Certo che soffro, amore mio, da quando hai deciso di consegnarti in eterno alle braccia di Morfeo. Quanto solo geloso del tuo dio e il vostro mondo onirico... Ma non è compito mio provocare la tua assenza deliberatamente. La natura è saggia, Rosa. Arriva fin dove arriva. Soltanto allora possiamo sciogliere il nodo delle nostre mani e lasciarci andare. Non serve urlare all’universo la disperazione. Chi urla di più è quello che è più spaventato. Paura di rimanere da solo, paura di non essere amato abbastanza. Chi non strilla è quello che con il suo silenzio avvolge la conclusione del suo cammino. L’epilogo triste e felice allo stesso tempo. Perché non è stato obbligato a scegliere. Chi non grida la sua morte annunciata è quello che alla fine se ne va serenamente, senza parole, senza propaganda, con amore e con rispetto.
Per questo io non dico niente, Rosa. Perché non serve. Perché ogni letto e ogni fronte che ci si appoggia vegliando sono  un unico universo. Chi sa di noi quello che noi sappiamo? E chi sa di te più di te stessa?
Se io stessi dormendo e tu mi lavassi i cappelli avrei la stessa paura che ho adesso. Ma se il mio corpo fosse inutile e freddo, dolente e dipendente, varrebbe di meno?  E se questo corpo non avesse i miei anni bensì pochi, molti di meno, quanto varrebbe?
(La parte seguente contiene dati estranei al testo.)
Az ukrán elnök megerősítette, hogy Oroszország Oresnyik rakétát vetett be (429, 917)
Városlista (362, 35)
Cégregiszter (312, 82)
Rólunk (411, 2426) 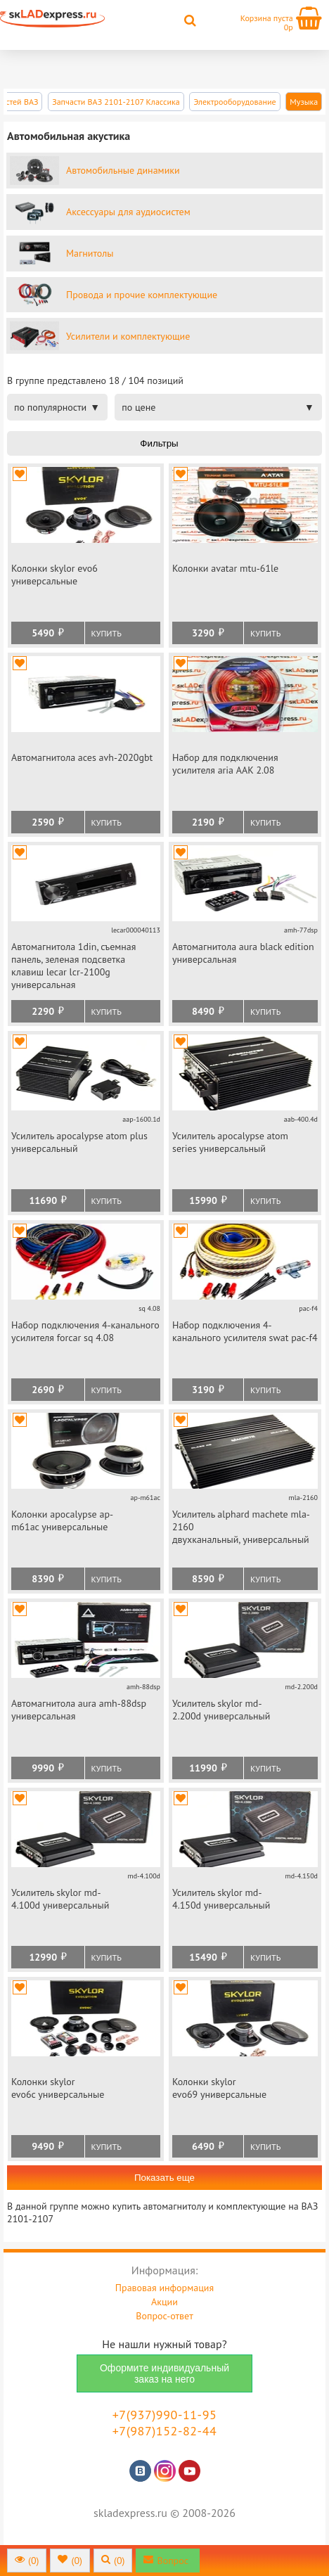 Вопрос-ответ (164, 2315)
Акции (164, 2301)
Chi siamo noi, mia bella addormentata, per stabilire le leggi della vita e della morte? Te lo dico io, che ti pettino ogni mattina. Non siamo nessuno. Perché le leggi degli uomini nulla sanno dei nostri pomeriggi. E vorrebbero uguaglianza per tutti, Rosa, mentre sono molti di meno quelli che non possono con il suo fardello.
Per questo ho deciso di non firmare niente. Quando  ti sveglierai e ti prenderai cura di me nel mio sonno senza albe, lascia che il mio corpo ti parli. Altri come noi non hanno bisogno di aprire le finestre e annunciare la sua sfortuna. Amano fino allo sfinimento, con un amore che davanti agli occhi degli altri sembra egoista, ma che in realtà non lo è. E con lo stesso amore si svegliano, e piangono, e curano, e prendono decisioni che nessuno che non abbia prima toccato quelle lenzuola può capire. Qualunque decisione, Rosa, come noi.
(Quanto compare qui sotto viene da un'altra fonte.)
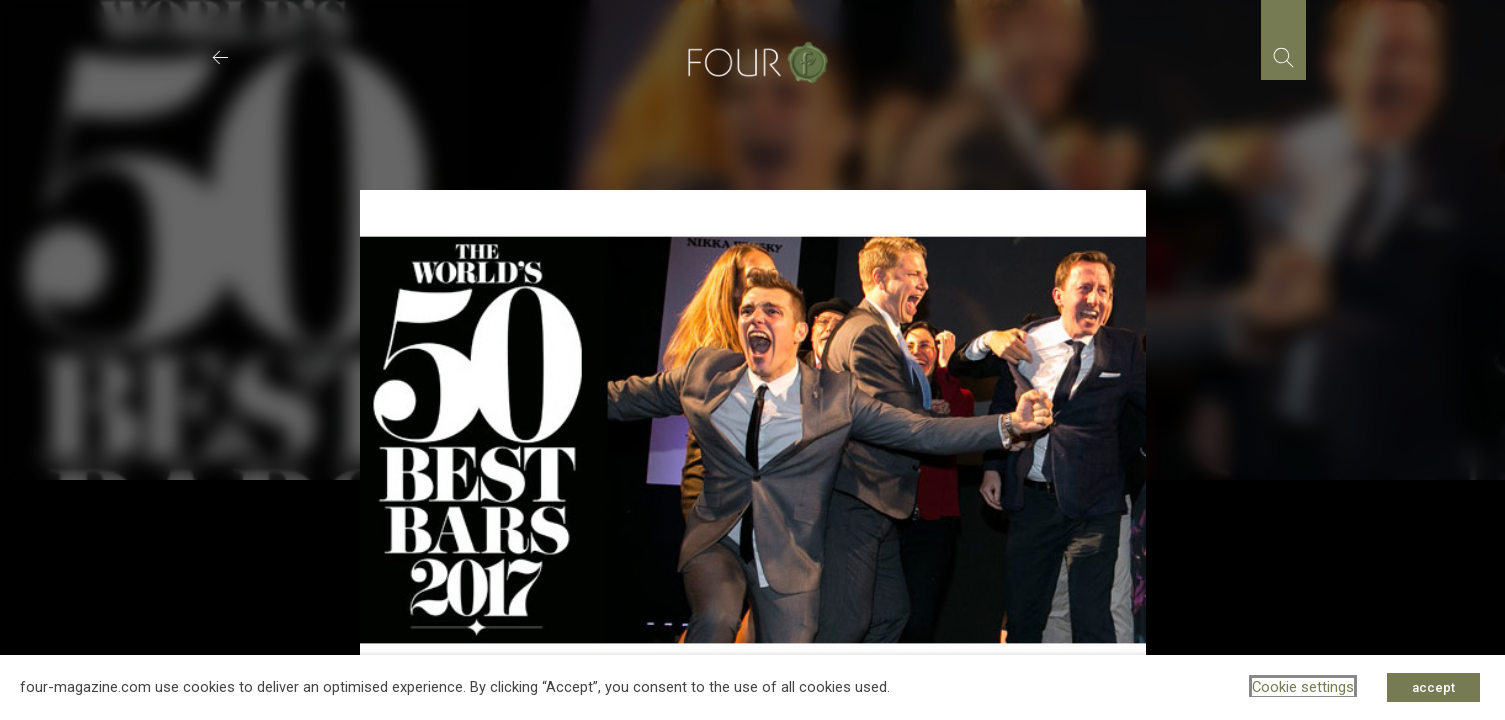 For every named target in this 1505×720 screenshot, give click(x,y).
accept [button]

Per questo non parlo, e ti tengo soltanto la mano, sapendo che ti spegni piano come la luce di una candela.  Ti ringrazio per quello che mi hai dato in questa strana vita, per quello che ho avuto l’onore di regalarti ogni giorno.
Grazie, perché la nostra fiaba non è stata come le altre, anche se alla fine abbiamo vissuto felici e contenti. Stringimi la mano, Rosaspina, come solo sai fare tu, quando ti stanco con le mie elucubrazioni. Mi sta venendo sonno. Se sono riuscito ad annoiare me stesso, chi sa cosa stai pensando tu? Lascia che mi sdrai qui con te, che sento freddo. Se non avessi così paura, mi piacerebbe dormire al tuo fianco altri cento anni, senza mai svegliarmi, per poter entrare nella tua testa. Buona notte, amore mio. Ti auguro bei sogni,  sperando che un giorno uno dei miei baci ti possa svegliare.